A imagem mudou para um número de telefone, seguido por uma gravação de voz que pedia a colaboração da população. Carine sentiu um calafrio percorrer sua espinha. A voz do repórter parecia distorcida em sua mente, ecoando junto com a lembrança do aviso de Lolis. Eles estavam chegando perto. E isso só podia significar uma coisa: o ataque iminente.

Ela tentou disfarçar, mas Laura percebeu o desconforto.

— Carine, você tá bem? — Laura perguntou, a expressão ficando séria. — Você ficou pálida de repente. Quer dizer… Mais pálida, se isso é possível!

Carine respirou fundo, os dedos apertando com força o garfo que segurava. A notícia havia ativado algo dentro dela, uma urgência que ela não sabia como processar. Ela sabia, com cada fibra do seu ser, que o que Lolis a alertara estava mais próximo do que nunca.

— É... só que essa história toda me deixa nervosa. — Carine tentou sorrir, mas o sorriso não chegou aos olhos. — Sabe, ataques, grupos de ódio... é difícil de ignorar. Eu sofri bullying na escola também…

Laura assentiu, concordando.

— Com certeza, é horrível. Ainda bem que estão perto de pegar esse tal Capitão Y. Mas você parece realmente preocupada, tá tudo bem mesmo? — Laura perguntou, olhando para Carine com uma expressão de suspeita.

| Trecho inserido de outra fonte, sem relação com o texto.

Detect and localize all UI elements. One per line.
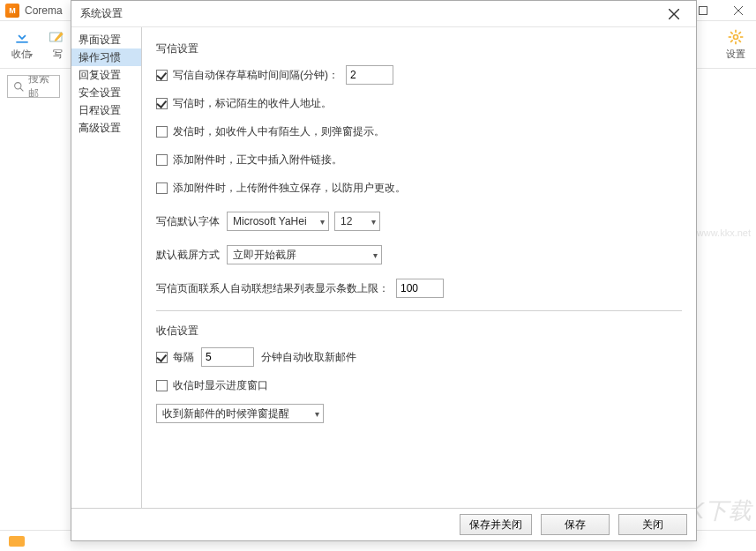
chevron-down-icon: ▾ — [366, 250, 378, 260]
checkbox-recv-interval[interactable] — [156, 352, 168, 363]
input-contact-limit[interactable] — [396, 279, 444, 298]
checkbox-attach-link[interactable] — [156, 154, 168, 166]
divider — [156, 310, 682, 311]
combo-font-family[interactable]: Microsoft YaHei ▾ — [227, 212, 329, 231]
search-placeholder: 搜索邮 — [28, 75, 54, 98]
tab-advanced[interactable]: 高级设置 — [71, 119, 141, 137]
row-contact-limit: 写信页面联系人自动联想结果列表显示条数上限： — [156, 279, 682, 298]
save-button[interactable]: 保存 — [541, 514, 610, 535]
dialog-footer: 保存并关闭 保存 关闭 — [71, 509, 696, 540]
chevron-down-icon: ▾ — [29, 51, 33, 59]
svg-rect-4 — [16, 41, 27, 43]
write-section-title: 写信设置 — [156, 41, 682, 56]
svg-line-13 — [738, 32, 741, 34]
svg-line-12 — [738, 40, 741, 42]
row-recv-progress: 收信时显示进度窗口 — [156, 376, 682, 395]
label-recv-interval-suffix: 分钟自动收取新邮件 — [261, 350, 356, 365]
checkbox-recv-progress[interactable] — [156, 380, 168, 391]
label-mark-stranger: 写信时，标记陌生的收件人地址。 — [173, 96, 332, 111]
mail-indicator-icon — [9, 536, 25, 547]
save-and-close-button[interactable]: 保存并关闭 — [460, 514, 532, 535]
svg-line-14 — [730, 40, 733, 42]
chevron-down-icon: ▾ — [364, 217, 376, 227]
download-icon — [13, 28, 31, 46]
watermark-url: www.kkx.net — [697, 227, 751, 238]
input-autosave-minutes[interactable] — [346, 65, 393, 85]
label-attach-save: 添加附件时，上传附件独立保存，以防用户更改。 — [173, 181, 406, 196]
receive-section-title: 收信设置 — [156, 324, 682, 339]
label-contact-limit: 写信页面联系人自动联想结果列表显示条数上限： — [156, 281, 389, 296]
label-recv-interval-prefix: 每隔 — [173, 350, 194, 365]
label-send-stranger: 发信时，如收件人中有陌生人，则弹窗提示。 — [173, 124, 385, 139]
app-title: Corema — [25, 4, 63, 17]
toolbar-write-label: 写 — [53, 48, 63, 61]
svg-rect-1 — [700, 7, 707, 15]
svg-line-16 — [20, 88, 23, 91]
tab-interface[interactable]: 界面设置 — [71, 31, 141, 48]
chevron-down-icon: ▾ — [308, 409, 319, 419]
input-recv-interval[interactable] — [201, 347, 254, 367]
search-icon — [13, 81, 25, 93]
row-autosave: 写信自动保存草稿时间间隔(分钟)： — [156, 65, 682, 85]
label-attach-link: 添加附件时，正文中插入附件链接。 — [173, 153, 342, 168]
chevron-down-icon: ▾ — [313, 217, 325, 227]
tab-schedule[interactable]: 日程设置 — [71, 101, 141, 119]
checkbox-send-stranger[interactable] — [156, 126, 168, 138]
settings-content: 写信设置 写信自动保存草稿时间间隔(分钟)： 写信时，标记陌生的收件人地址。 发… — [142, 27, 696, 508]
row-send-stranger: 发信时，如收件人中有陌生人，则弹窗提示。 — [156, 122, 682, 141]
close-button[interactable]: 关闭 — [618, 514, 687, 535]
combo-recv-action[interactable]: 收到新邮件的时候弹窗提醒 ▾ — [156, 404, 324, 423]
tab-security[interactable]: 安全设置 — [71, 84, 141, 101]
combo-screenshot-mode[interactable]: 立即开始截屏 ▾ — [227, 245, 382, 264]
row-mark-stranger: 写信时，标记陌生的收件人地址。 — [156, 93, 682, 113]
toolbar-settings[interactable]: 设置 — [726, 28, 751, 61]
toolbar-receive-label: 收信 — [11, 48, 31, 61]
pencil-icon — [49, 28, 66, 46]
dialog-title: 系统设置 — [80, 6, 123, 21]
app-icon: M — [5, 4, 19, 18]
row-font: 写信默认字体 Microsoft YaHei ▾ 12 ▾ — [156, 212, 682, 231]
tab-reply[interactable]: 回复设置 — [71, 66, 141, 84]
svg-point-15 — [15, 82, 21, 88]
row-attach-save: 添加附件时，上传附件独立保存，以防用户更改。 — [156, 178, 682, 197]
toolbar-receive[interactable]: 收信▾ — [5, 28, 39, 61]
label-screenshot: 默认截屏方式 — [156, 248, 220, 263]
toolbar-settings-label: 设置 — [726, 48, 745, 61]
dialog-close-button[interactable] — [661, 1, 687, 27]
svg-point-6 — [734, 35, 738, 40]
row-attach-link: 添加附件时，正文中插入附件链接。 — [156, 150, 682, 169]
checkbox-autosave[interactable] — [156, 70, 168, 81]
checkbox-mark-stranger[interactable] — [156, 98, 168, 109]
settings-tabs: 界面设置 操作习惯 回复设置 安全设置 日程设置 高级设置 — [71, 27, 142, 508]
row-recv-interval: 每隔 分钟自动收取新邮件 — [156, 347, 682, 367]
combo-font-size[interactable]: 12 ▾ — [334, 212, 380, 231]
gear-icon — [727, 28, 745, 46]
label-font: 写信默认字体 — [156, 214, 220, 229]
row-screenshot: 默认截屏方式 立即开始截屏 ▾ — [156, 245, 682, 264]
toolbar-write[interactable]: 写 — [41, 28, 74, 61]
search-input[interactable]: 搜索邮 — [7, 75, 60, 98]
tab-operation[interactable]: 操作习惯 — [71, 48, 141, 66]
svg-line-11 — [730, 32, 733, 34]
label-autosave: 写信自动保存草稿时间间隔(分钟)： — [173, 68, 339, 83]
checkbox-attach-save[interactable] — [156, 182, 168, 194]
settings-dialog: 系统设置 界面设置 操作习惯 回复设置 安全设置 日程设置 高级设置 写信设置 … — [71, 0, 697, 541]
close-window-button[interactable] — [721, 0, 756, 21]
row-recv-action: 收到新邮件的时候弹窗提醒 ▾ — [156, 404, 682, 423]
dialog-titlebar: 系统设置 — [71, 1, 696, 27]
label-recv-progress: 收信时显示进度窗口 — [173, 378, 268, 393]
dialog-body: 界面设置 操作习惯 回复设置 安全设置 日程设置 高级设置 写信设置 写信自动保… — [71, 27, 696, 509]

Carine olhou para o lado, tentando não transparecer a tempestade emocional que se passava dentro dela. Sabia que não podia contar a verdade, não podia envolver Laura naquele caos. Mas o pânico que subia em sua garganta era incontrolável. O ataque, o grupo... o tempo estava acabando.

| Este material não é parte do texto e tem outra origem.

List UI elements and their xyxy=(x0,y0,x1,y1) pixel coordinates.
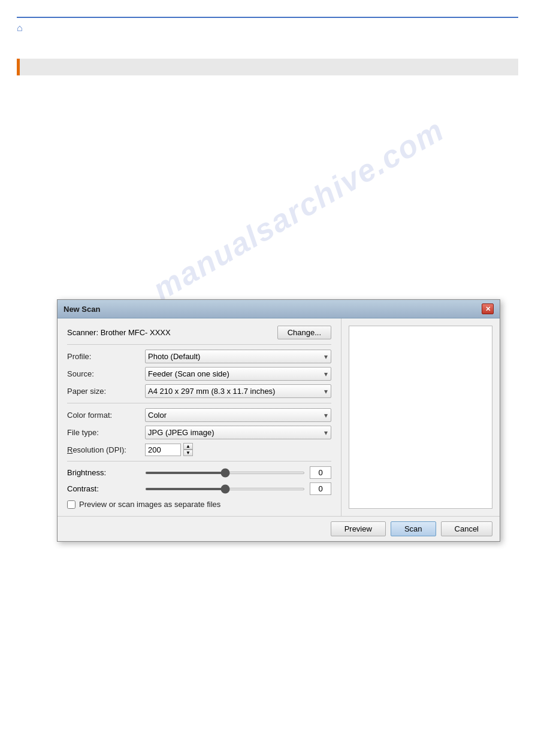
resolution-input[interactable] xyxy=(145,444,181,456)
contrast-slider-wrap xyxy=(145,482,331,495)
scanner-label: Scanner: Brother MFC- XXXX xyxy=(67,328,171,337)
profile-row: Profile: Photo (Default) Documents Custo… xyxy=(67,350,331,363)
resolution-spinner-btns: ▲ ▼ xyxy=(183,443,193,456)
brightness-value[interactable] xyxy=(310,466,331,479)
color-format-row: Color format: Color Grayscale Black and … xyxy=(67,408,331,422)
resolution-label: Resolution (DPI): xyxy=(67,445,145,454)
divider-2 xyxy=(67,461,331,462)
source-label: Source: xyxy=(67,369,145,378)
separate-files-row: Preview or scan images as separate files xyxy=(67,500,331,509)
preview-area xyxy=(349,326,492,509)
preview-button[interactable]: Preview xyxy=(331,521,386,536)
paper-size-select-wrapper: A4 210 x 297 mm (8.3 x 11.7 inches) Lett… xyxy=(145,384,331,398)
paper-size-label: Paper size: xyxy=(67,387,145,396)
dialog-body: Scanner: Brother MFC- XXXX Change... Pro… xyxy=(58,318,500,516)
cancel-button[interactable]: Cancel xyxy=(441,521,492,536)
separate-files-label: Preview or scan images as separate files xyxy=(79,500,220,509)
scanner-row: Scanner: Brother MFC- XXXX Change... xyxy=(67,326,331,345)
home-icon[interactable]: ⌂ xyxy=(17,23,23,34)
contrast-label: Contrast: xyxy=(67,484,145,493)
color-format-control: Color Grayscale Black and White xyxy=(145,408,331,422)
paper-size-control: A4 210 x 297 mm (8.3 x 11.7 inches) Lett… xyxy=(145,384,331,398)
file-type-control: JPG (JPEG image) BMP (Bitmap) PNG TIFF xyxy=(145,426,331,439)
profile-label: Profile: xyxy=(67,352,145,361)
dialog-title: New Scan xyxy=(64,305,100,314)
dialog-footer: Preview Scan Cancel xyxy=(58,516,500,541)
close-button[interactable]: ✕ xyxy=(482,303,494,314)
divider-1 xyxy=(67,403,331,403)
source-control: Feeder (Scan one side) Feeder (Scan both… xyxy=(145,367,331,381)
resolution-row: Resolution (DPI): ▲ ▼ xyxy=(67,443,331,456)
new-scan-dialog: New Scan ✕ Scanner: Brother MFC- XXXX Ch… xyxy=(57,299,500,542)
dialog-titlebar: New Scan ✕ xyxy=(58,300,500,318)
source-select-wrapper: Feeder (Scan one side) Feeder (Scan both… xyxy=(145,367,331,381)
file-type-label: File type: xyxy=(67,428,145,437)
resolution-label-text: Resolution (DPI): xyxy=(67,445,126,454)
contrast-value[interactable] xyxy=(310,482,331,495)
change-button[interactable]: Change... xyxy=(277,326,331,339)
separate-files-checkbox[interactable] xyxy=(67,500,75,509)
resolution-control: ▲ ▼ xyxy=(145,443,331,456)
profile-select-wrapper: Photo (Default) Documents Custom xyxy=(145,350,331,363)
brightness-row: Brightness: xyxy=(67,466,331,479)
source-row: Source: Feeder (Scan one side) Feeder (S… xyxy=(67,367,331,381)
resolution-up-btn[interactable]: ▲ xyxy=(183,443,193,450)
contrast-row: Contrast: xyxy=(67,482,331,495)
file-type-select[interactable]: JPG (JPEG image) BMP (Bitmap) PNG TIFF xyxy=(145,426,331,439)
color-format-select[interactable]: Color Grayscale Black and White xyxy=(145,408,331,422)
section-bar xyxy=(17,59,518,75)
dialog-left-panel: Scanner: Brother MFC- XXXX Change... Pro… xyxy=(58,318,341,516)
file-type-select-wrapper: JPG (JPEG image) BMP (Bitmap) PNG TIFF xyxy=(145,426,331,439)
scan-button[interactable]: Scan xyxy=(391,521,436,536)
watermark: manualsarchive.com xyxy=(146,111,450,307)
brightness-label: Brightness: xyxy=(67,468,145,477)
profile-control: Photo (Default) Documents Custom xyxy=(145,350,331,363)
paper-size-row: Paper size: A4 210 x 297 mm (8.3 x 11.7 … xyxy=(67,384,331,398)
resolution-spinner: ▲ ▼ xyxy=(145,443,331,456)
source-select[interactable]: Feeder (Scan one side) Feeder (Scan both… xyxy=(145,367,331,381)
brightness-slider-wrap xyxy=(145,466,331,479)
brightness-slider[interactable] xyxy=(145,472,305,474)
contrast-slider[interactable] xyxy=(145,488,305,490)
resolution-down-btn[interactable]: ▼ xyxy=(183,450,193,456)
top-line xyxy=(17,17,518,18)
profile-select[interactable]: Photo (Default) Documents Custom xyxy=(145,350,331,363)
color-format-label: Color format: xyxy=(67,411,145,420)
paper-size-select[interactable]: A4 210 x 297 mm (8.3 x 11.7 inches) Lett… xyxy=(145,384,331,398)
color-format-select-wrapper: Color Grayscale Black and White xyxy=(145,408,331,422)
file-type-row: File type: JPG (JPEG image) BMP (Bitmap)… xyxy=(67,426,331,439)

Ela precisava falar com Lolis. Agora.

— Desculpa, Laura. — Carine disse, levantando-se de repente. — Eu preciso ir. Lembrei de uma coisa do trabalho. Te ligo depois, tá?

Laura a observou com uma expressão confusa e preocupada, percebendo a mentira, mas achou melhor dar espaço para a amiga.

— Tudo bem, mas se precisar conversar, me liga, ok?

Carine acenou rapidamente e saiu em passos apressados, o coração batendo descompassado no peito. Ela mal conseguia pensar direito, a adrenalina já correndo por suas veias. Pegou o telefone e mandou uma mensagem rápida para Lolis enquanto se dirigia ao estacionamento.

"Lolis, precisamos conversar. Agora. Acho que o ataque está mais perto do que pensávamos." — enviou por mensagem.

Enquanto esperava uma resposta, Carine sentiu o peso da realidade se abater sobre ela com força. Ia acontecer tudo de novo. Em algum lugar, alunos de uma escola inteira seriam assassinados - de novo. E mesmo que não fizesse sentido, ela sentia que tudo era culpa dela.